Extracted records =>
☆ ☆ ☆ ☆ ☆
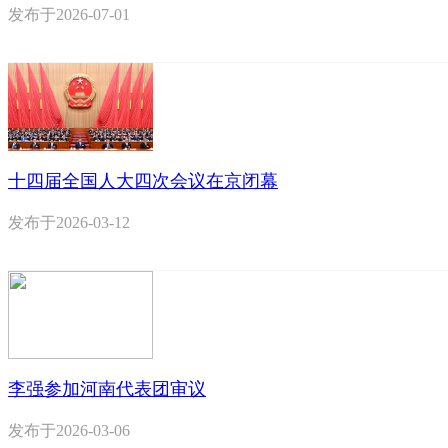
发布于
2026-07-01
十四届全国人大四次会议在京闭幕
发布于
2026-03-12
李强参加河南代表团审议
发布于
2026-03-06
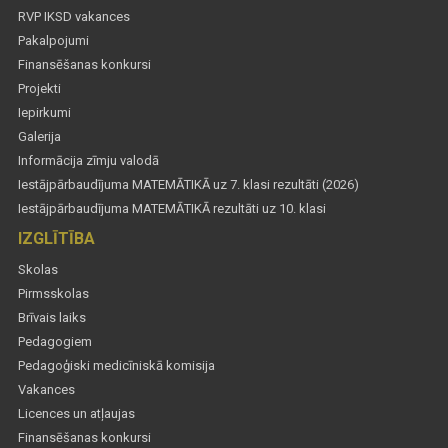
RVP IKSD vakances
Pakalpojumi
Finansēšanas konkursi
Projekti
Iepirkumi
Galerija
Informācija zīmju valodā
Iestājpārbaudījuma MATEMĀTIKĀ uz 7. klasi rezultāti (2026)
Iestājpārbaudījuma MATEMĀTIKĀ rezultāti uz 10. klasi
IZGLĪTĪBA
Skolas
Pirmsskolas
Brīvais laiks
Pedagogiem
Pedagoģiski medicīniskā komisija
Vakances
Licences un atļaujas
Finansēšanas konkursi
☆ ☆ ☆ ☆ ☆
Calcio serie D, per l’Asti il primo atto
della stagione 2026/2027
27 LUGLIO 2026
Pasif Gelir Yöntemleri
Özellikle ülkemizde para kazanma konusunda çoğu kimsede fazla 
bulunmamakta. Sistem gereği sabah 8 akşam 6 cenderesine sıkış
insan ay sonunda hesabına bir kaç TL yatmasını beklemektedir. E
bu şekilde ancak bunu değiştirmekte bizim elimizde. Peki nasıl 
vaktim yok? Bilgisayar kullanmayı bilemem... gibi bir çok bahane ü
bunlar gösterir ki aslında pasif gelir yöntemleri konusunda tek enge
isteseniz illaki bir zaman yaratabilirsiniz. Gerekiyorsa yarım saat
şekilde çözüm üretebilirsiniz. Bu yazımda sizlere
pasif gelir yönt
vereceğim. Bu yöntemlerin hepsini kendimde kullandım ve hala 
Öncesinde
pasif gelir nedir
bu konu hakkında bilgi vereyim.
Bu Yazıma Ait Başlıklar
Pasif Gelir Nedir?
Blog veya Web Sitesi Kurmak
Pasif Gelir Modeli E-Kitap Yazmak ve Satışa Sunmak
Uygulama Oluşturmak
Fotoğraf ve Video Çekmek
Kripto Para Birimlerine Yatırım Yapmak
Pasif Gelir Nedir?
☆ ☆ ☆ ☆ ☆
Task requirements => Only a number is wanted here: how many lines in the data above include the string "MATEMĀTIKĀ"?

Answer box => 2